- Inevitability of failure
Now that the honourable chief justice has brought the judiciary to the rescue – regarding the water scarcity issue – he could act more wisely than put Kalabagh Dam at the top of his list of priorities. Granted, the country continues to lose billions every year, quite astonishingly, just because this particular dam has still not been constructed. But if history is any guide, and considering resolutions against Kalabagh Dam in three provinces, adopting this route will only lead to more controversy and conflict, with water growing scarcer by the day.
Just as the Supreme Court learned the other day, India and China have been able to get a handle, largely, over their power problems because of construction of thousands of dams over the last two-to-three decades. Pakistan, on the other hand, has let its most feasible projects drown in controversy while paying zero, or very little, attention to other such projects that could have been producing thousands of megawatts of electricity annually by now. And while the CJ brings himself up to speed on the issue, even addressing seminars on the water crisis and construction of dams, he would understand that a bigger mistake than not building Kalabagh Dam, eventually, will be not making many more, much smaller, and not controversial, reservoirs to conserve water and produce electricity.

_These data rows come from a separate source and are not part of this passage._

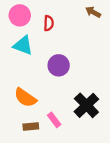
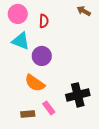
purple circle: (59, 65) -> (42, 56), moved
orange semicircle: (25, 98) -> (35, 83), moved
black cross: (86, 105) -> (78, 95), turned 30

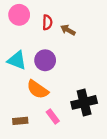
brown arrow: (84, 11) -> (68, 30), moved
cyan triangle: (21, 41) -> (17, 60), moved
brown rectangle: (28, 114) -> (20, 121), moved

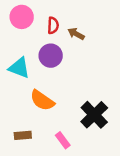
purple circle: (45, 60) -> (51, 56), moved
black cross: (84, 102) -> (94, 115), turned -30
pink rectangle: (53, 117) -> (63, 140), moved

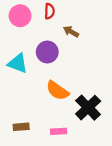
red semicircle: (53, 25) -> (49, 11), moved
orange semicircle: (42, 100) -> (57, 91), moved
pink rectangle: (63, 140) -> (59, 131), turned -56

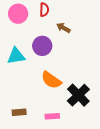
cyan triangle: (18, 63) -> (16, 56), turned -30

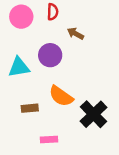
brown rectangle: (19, 112) -> (30, 108), moved
pink rectangle: (52, 116) -> (49, 139), moved

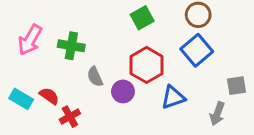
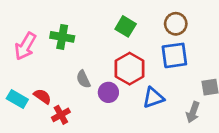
green square: (142, 18) -> (126, 26), turned -30
green cross: (71, 46) -> (62, 37), moved
blue square: (197, 50) -> (174, 55), turned 32

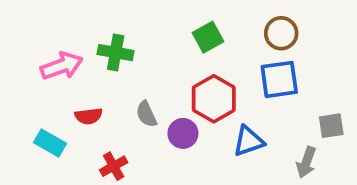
green square: (126, 26) -> (208, 37), turned 30
pink arrow: (25, 46) -> (62, 66), turned -140
red semicircle: (42, 96) -> (89, 116), moved, turned 138

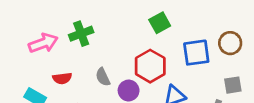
brown circle: (281, 33) -> (230, 43), moved
green square: (208, 37) -> (160, 23), moved
green cross: (116, 53) -> (81, 34), turned -30

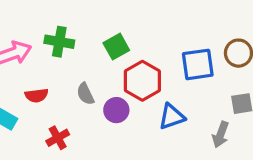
green square: (160, 23) -> (116, 47), moved
green cross: (81, 34) -> (59, 42), turned 30

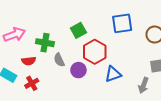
green cross: (59, 42) -> (45, 43), moved
blue square: (198, 64) -> (122, 23), moved
red cross: (58, 138) -> (32, 83), moved

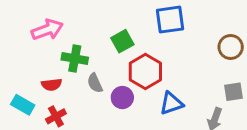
blue square: (122, 23) -> (170, 20), moved
pink arrow: (14, 35) -> (47, 30), moved

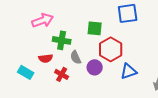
green square: (122, 41) -> (95, 28), turned 35
red cross: (56, 116) -> (62, 74), moved, turned -32

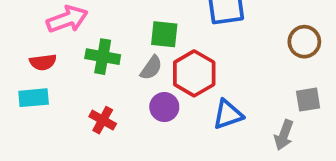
gray semicircle: (76, 57) -> (151, 68), moved, turned -120
red semicircle: (46, 58) -> (43, 62), moved
cyan rectangle: (26, 72) -> (34, 98), moved, turned -35

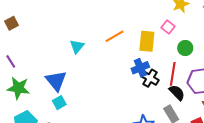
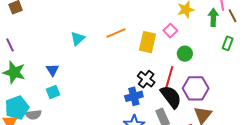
blue cross: (140, 68) -> (134, 96), moved
blue triangle: (56, 81) -> (52, 70), size x0.6
black semicircle: (177, 93) -> (171, 97), size x1.4

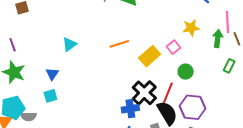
cyan triangle: (78, 38) -> (69, 44), moved
yellow rectangle: (148, 42) -> (150, 56), turned 30
black cross: (146, 79) -> (144, 93), size x1.4

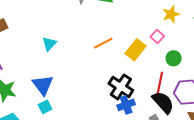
cyan triangle: (69, 44) -> (49, 44), moved
blue triangle: (52, 74) -> (43, 85), size x1.6
black cross: (144, 93) -> (121, 87), moved

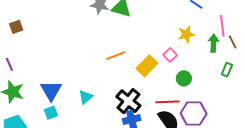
cyan triangle: (49, 44) -> (86, 97), moved
red line: (160, 83) -> (168, 102), turned 70

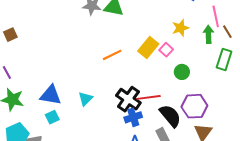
yellow rectangle: (147, 66) -> (148, 47), moved
green rectangle: (227, 70) -> (224, 60), size x1.5
blue triangle: (51, 91) -> (51, 95), turned -45
red line: (168, 102) -> (149, 97), moved

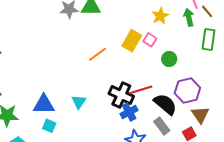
cyan square: (52, 117) -> (49, 126), turned -32

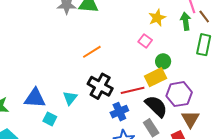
yellow rectangle: (132, 41) -> (155, 77), moved, turned 30
black cross: (121, 95) -> (100, 86), moved
cyan square: (49, 126) -> (50, 119), moved

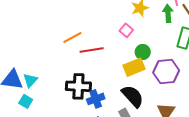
black cross: (100, 86) -> (78, 86), moved, turned -30
red line: (133, 90) -> (92, 50), moved
purple hexagon: (179, 94) -> (166, 72), moved
cyan triangle: (70, 98) -> (30, 80), moved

Sadly we have had neither the foresight nor the will to address the water issue so far. Kalabagh Dam first stirred controversy in the Zia days, and quite deliberately so, before continuing to cause divisions during the democracy of the ‘90s. Even Gen Musharraf, all powerful for almost a decade and hell-bent, initially, to get KBD made, had to fold at the end of the day. CJ Nisar would not want to start his water crusade by running into a brick wall. A more doable strategy would be getting the ball rolling on smaller, more viable projects while beginning a long process of political dialogue that might, at the end of the way, make KBD possible as well.